2.9 Performance against the validation data

Ten percent of the training data was withheld to form a validation data set. Columns “V” in Table 1 provide an evaluation of each predictor against the validation data for the three metrics discussed in Sect. 2.8. For most species the RFR predictors do a good job of prediction: R2 values are greater than 0.90 for 35 of the 51 species, NRMSEs are below 20 % for 21 species and NMBs are below 1 % for 29 species, respectively. Those species which do less well are typically those that are shorter lived, such as inorganic bromine species or some nitrogen species (NO3, N2O5). The performance of NO and NO2 after implementing the NOx family and ratio methodology is consistent with other key species.

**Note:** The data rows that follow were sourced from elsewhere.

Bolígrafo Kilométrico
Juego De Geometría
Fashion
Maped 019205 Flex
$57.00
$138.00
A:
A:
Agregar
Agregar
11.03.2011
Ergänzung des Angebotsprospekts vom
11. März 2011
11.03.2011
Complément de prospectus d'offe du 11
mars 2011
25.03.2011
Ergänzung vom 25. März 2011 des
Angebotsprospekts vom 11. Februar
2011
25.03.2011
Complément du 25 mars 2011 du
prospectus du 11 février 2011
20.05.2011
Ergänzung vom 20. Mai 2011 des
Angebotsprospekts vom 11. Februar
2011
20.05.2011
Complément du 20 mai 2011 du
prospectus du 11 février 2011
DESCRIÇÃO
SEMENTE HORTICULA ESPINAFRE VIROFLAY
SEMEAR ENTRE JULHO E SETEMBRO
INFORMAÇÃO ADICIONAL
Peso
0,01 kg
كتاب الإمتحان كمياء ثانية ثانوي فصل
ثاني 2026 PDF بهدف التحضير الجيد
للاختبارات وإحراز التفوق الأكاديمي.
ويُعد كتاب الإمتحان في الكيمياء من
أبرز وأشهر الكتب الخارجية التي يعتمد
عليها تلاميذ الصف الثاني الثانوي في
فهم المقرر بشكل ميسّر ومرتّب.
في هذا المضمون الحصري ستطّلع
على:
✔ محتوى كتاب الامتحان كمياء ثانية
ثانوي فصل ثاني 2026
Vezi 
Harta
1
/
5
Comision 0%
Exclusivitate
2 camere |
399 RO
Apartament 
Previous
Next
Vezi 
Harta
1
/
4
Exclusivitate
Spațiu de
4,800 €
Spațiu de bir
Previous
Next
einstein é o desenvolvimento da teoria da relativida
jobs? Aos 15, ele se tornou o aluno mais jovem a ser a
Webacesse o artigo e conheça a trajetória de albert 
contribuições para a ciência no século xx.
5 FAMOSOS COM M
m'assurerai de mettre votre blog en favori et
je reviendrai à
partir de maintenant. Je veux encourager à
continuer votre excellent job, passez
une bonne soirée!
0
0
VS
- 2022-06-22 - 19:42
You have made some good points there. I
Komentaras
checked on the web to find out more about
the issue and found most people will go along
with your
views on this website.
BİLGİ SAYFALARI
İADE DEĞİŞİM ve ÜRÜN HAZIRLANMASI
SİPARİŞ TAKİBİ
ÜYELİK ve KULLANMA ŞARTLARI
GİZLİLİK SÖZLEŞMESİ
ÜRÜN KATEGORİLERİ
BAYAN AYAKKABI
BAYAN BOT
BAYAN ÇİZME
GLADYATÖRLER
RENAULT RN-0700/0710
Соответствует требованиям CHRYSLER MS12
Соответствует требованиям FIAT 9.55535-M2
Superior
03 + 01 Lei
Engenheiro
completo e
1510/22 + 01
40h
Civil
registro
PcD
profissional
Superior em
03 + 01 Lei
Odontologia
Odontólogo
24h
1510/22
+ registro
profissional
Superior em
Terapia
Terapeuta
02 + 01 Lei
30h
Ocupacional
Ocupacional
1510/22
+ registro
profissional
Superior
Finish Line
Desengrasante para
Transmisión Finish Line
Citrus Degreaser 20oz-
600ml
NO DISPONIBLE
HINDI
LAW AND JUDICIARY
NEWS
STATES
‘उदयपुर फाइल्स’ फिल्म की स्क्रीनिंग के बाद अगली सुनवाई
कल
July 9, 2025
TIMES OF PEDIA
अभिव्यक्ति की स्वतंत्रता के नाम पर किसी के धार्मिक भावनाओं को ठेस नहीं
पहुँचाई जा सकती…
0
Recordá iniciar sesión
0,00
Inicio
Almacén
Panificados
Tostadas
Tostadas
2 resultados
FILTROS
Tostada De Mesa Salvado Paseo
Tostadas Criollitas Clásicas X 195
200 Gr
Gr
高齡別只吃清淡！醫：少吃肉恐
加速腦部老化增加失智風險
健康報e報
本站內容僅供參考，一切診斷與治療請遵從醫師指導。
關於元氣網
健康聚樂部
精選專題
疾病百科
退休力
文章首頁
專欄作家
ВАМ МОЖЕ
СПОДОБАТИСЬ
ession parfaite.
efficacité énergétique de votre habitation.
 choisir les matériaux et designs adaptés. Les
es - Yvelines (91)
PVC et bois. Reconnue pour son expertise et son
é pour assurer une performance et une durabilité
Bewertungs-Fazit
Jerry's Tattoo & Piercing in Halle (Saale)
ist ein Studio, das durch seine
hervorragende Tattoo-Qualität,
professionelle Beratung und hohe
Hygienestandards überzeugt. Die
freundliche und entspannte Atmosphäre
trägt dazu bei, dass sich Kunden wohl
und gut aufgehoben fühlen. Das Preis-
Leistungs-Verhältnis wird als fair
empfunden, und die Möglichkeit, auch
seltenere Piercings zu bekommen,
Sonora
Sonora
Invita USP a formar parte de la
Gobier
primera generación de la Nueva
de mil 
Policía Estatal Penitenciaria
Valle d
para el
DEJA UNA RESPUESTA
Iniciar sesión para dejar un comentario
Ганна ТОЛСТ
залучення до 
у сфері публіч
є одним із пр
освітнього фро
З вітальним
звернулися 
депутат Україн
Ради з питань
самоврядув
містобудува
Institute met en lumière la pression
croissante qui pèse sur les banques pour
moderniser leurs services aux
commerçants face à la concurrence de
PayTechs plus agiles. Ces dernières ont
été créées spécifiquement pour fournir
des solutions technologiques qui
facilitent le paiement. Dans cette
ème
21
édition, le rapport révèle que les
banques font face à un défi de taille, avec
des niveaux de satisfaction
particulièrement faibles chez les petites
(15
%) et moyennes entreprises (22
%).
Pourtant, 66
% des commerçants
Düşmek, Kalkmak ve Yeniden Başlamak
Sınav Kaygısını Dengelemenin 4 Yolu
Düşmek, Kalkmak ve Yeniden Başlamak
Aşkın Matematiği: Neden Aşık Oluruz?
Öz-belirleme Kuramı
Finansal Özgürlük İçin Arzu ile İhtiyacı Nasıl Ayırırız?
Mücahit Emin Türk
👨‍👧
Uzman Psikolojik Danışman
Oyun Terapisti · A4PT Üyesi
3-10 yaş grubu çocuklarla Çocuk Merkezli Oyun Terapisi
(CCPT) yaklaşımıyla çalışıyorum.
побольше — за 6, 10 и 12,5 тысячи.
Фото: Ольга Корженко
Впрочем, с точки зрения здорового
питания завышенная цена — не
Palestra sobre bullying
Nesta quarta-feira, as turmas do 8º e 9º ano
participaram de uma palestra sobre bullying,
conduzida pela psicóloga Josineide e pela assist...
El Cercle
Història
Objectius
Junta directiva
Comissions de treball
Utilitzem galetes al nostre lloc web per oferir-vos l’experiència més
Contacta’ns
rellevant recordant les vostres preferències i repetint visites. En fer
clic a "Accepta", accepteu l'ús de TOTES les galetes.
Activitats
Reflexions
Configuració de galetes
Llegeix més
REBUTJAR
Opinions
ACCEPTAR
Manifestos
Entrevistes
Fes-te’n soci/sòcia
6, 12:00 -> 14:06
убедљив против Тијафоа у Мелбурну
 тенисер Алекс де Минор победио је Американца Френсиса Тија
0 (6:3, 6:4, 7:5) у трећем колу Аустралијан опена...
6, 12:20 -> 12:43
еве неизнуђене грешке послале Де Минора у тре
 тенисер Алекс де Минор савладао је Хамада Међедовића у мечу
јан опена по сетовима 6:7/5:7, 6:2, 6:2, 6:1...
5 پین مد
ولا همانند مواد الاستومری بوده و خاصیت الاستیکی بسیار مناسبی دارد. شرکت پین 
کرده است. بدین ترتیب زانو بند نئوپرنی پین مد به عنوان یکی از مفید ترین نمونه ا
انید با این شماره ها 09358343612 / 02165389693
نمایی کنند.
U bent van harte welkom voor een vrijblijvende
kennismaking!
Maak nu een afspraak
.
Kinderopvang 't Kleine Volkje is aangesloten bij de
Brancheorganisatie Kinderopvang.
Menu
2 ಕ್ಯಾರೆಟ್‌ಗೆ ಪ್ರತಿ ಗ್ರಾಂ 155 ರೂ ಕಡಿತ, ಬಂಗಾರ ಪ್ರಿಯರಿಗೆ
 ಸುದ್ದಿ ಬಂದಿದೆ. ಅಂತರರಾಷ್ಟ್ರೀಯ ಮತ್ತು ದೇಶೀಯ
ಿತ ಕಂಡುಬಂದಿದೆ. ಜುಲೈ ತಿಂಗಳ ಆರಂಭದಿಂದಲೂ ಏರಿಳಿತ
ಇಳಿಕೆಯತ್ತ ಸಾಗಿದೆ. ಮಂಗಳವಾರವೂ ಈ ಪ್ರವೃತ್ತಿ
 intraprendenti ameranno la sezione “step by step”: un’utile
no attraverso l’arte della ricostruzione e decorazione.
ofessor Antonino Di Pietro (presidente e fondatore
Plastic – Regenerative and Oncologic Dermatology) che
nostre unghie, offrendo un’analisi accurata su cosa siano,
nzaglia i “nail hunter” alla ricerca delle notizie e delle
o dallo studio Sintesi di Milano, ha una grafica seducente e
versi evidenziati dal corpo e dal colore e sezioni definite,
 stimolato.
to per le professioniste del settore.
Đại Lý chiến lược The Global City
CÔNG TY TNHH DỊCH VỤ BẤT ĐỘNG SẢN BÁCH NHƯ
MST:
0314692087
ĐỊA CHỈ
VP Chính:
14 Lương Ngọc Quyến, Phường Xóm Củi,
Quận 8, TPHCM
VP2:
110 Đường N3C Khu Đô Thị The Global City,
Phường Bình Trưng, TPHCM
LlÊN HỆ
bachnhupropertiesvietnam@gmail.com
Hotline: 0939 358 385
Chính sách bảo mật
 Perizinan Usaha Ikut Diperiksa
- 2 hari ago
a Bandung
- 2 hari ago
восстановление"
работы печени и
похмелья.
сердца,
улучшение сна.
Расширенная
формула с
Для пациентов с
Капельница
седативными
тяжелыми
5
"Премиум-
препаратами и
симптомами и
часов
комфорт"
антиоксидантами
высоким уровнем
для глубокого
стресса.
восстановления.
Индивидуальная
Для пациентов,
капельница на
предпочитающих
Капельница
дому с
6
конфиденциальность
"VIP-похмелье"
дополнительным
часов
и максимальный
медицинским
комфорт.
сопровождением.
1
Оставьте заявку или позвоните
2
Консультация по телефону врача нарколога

Although we do not have a perfect methodology for predicting some species, we believe that it does provide a useful approach to predicting the concentration of the transported species after the chemical integrator. We now test this methodology when the RFR predictors are implemented back into GEOS-Chem.

3 Long-term simulation using the random forest model

To test the practical prediction skill of the RFR models, we run four simulations of GEOS-5 with GEOS-Chem for the same month (July) but a different year (2014) than was used to train the RFR model. This simulation differs from the training simulation not only in meteorology but also in emissions, with local differences in NOx, CO and VOC emissions of up to 20 %. As such, this experiment also evaluates the ability of the RFR model to capture the sensitivity of chemistry to changes in emissions.

The first simulation is a standard simulation where we use the standard GEOS-Chem integrator; the second is a simulation where we replace the chemical integrator with the RFR predictors described earlier (with the family treatment of NOx); the third uses the RFR predictors but directly predicts the NO and NO2 concentrations instead of NOx; the fourth has no tropospheric chemistry and the model just transports, emits and deposits species. In all simulations the stratospheric chemistry uses a linearized chemistry scheme (Murray et al.2012). This buffers the impact of the RFR emulator over the long-term since all simulations use the same relaxation scheme in the stratosphere. For the time frame of 1 month considered here, we consider this impact to be negligible in the lowest 25 model levels.

We evaluate the performance of the second, third and fourth model configuration against the first. We first focus on the statistical evaluation of the best RFR model configuration (second model configuration) for all species and then turn our attention to the specific performance of surface O3 and NO2, two critical air pollutants.

3.1 Statistics

Table 1 and summarizes the prediction skill of the random forest regression model (using the NOx family method) for all 51 species plus NOx. We sample the whole tropospheric domain at three time steps during the 2014 test simulation: after 1 simulation day (“D1”), after 5 simulation days (“D5”) and after 30 simulation days (“D30”). For each time slice, we calculate a number of metrics (Sect. 2.8) for the RFR model performance.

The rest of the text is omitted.